# TASK INSTRUCTIONS
Please repeat, without alteration, the line containing "Сделав заказ именно у нас, Вы получите полный" and every line that follows it to the end of the entries below, and only those lines.

# DATA FOR REVIEW
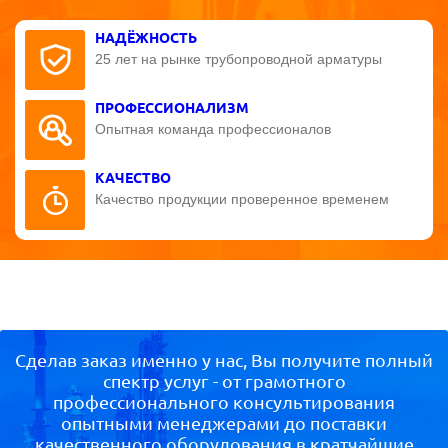
НАДЁЖНОСТЬ
25 лет на рынке трубопроводной арматуры
ПРОФЕССИОНАЛИЗМ
Опытная команда профессионалов
КАЧЕСТВО
Качество продукции проверенное временем
Сделав заказ именно у нас, Вы получите полный
спектр услуг - от грамотного
профессионального консультирования
опытными менеджерами до поставки
качественного оборудования в кратчайшие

# SOLUTION TO THE EXERCISE
Сделав заказ именно у нас, Вы получите полный
спектр услуг - от грамотного
профессионального консультирования
опытными менеджерами до поставки
качественного оборудования в кратчайшие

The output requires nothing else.